■ **To do**
Which lines to output? The line containing "Kosong, Warga Kecewa: Ini Pelanggaran" and every line after it in the data below, each copied exactly.

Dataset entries
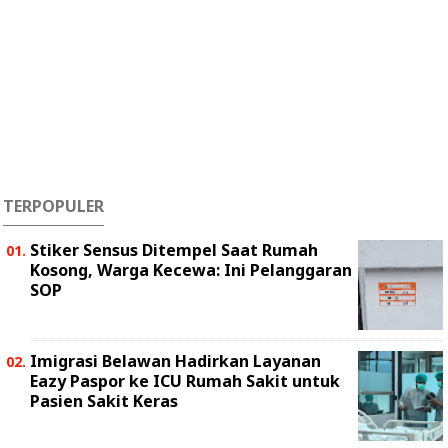
TERPOPULER
Stiker Sensus Ditempel Saat Rumah
Kosong, Warga Kecewa: Ini Pelanggaran
SOP
Imigrasi Belawan Hadirkan Layanan
Eazy Paspor ke ICU Rumah Sakit untuk
Pasien Sakit Keras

■ **Solution to the problem**
Kosong, Warga Kecewa: Ini Pelanggaran
SOP
Imigrasi Belawan Hadirkan Layanan
Eazy Paspor ke ICU Rumah Sakit untuk
Pasien Sakit Keras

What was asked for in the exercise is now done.